Alia había hecho bien su trabajo, castigando a la oposición y premiando a los aliados, disponiendo las fuerzas Imperiales en forma aparentemente fortuita, ocultando los elementos más importantes de su poder Imperial. ¡Los espías! ¡Dioses de las profundidades, cuántos espías debía tener!
Halleck casi podía ver el mortal ritmo de movimientos y contramovimientos con el cual Alia esperaba mantener siempre desequilibrada a la oposición.
Si los Fremen siguen dormidos, vencerá, pensó.

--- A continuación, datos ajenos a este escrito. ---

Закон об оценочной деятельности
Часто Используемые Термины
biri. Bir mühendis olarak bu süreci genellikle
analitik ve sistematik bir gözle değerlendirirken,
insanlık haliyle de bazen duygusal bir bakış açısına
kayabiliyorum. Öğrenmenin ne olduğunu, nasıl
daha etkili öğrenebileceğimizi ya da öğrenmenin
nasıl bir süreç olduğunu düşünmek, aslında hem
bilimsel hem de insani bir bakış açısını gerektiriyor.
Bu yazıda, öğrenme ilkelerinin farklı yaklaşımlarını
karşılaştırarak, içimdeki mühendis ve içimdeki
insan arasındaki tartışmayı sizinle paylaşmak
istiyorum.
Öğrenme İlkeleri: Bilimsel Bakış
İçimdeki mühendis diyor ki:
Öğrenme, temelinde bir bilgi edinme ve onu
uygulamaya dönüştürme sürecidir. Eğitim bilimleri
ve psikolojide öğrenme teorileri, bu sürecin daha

El sello tras él crujió al ser abierto. Un ayudante del sietch llamado Melides apareció. Era un hombre bajo con un cuerpo parecido a una calabaza que se bamboleaba sobre unas largas piernas y cuya fealdad acentuaba aún más el destiltraje.
—Has sido aceptado —dijo Melides.
Y Halleck percibió el falso disimulo en la voz del hombre. Lo que revelaba aquella voz le dijo a Halleck que aquel iba a ser para él un refugio para un espacio muy limitado de tiempo.
Justo hasta que pueda robar uno de sus tópteros, pensó.
—Mi gratitud a tu Consejo —dijo. Y pensó en Esmar Tuek, de quien aquel sietch había adquirido el nombre. Esmar, muerto hacía mucho tiempo por la traición de alguien, hubiera degollado inmediatamente a aquel Melides.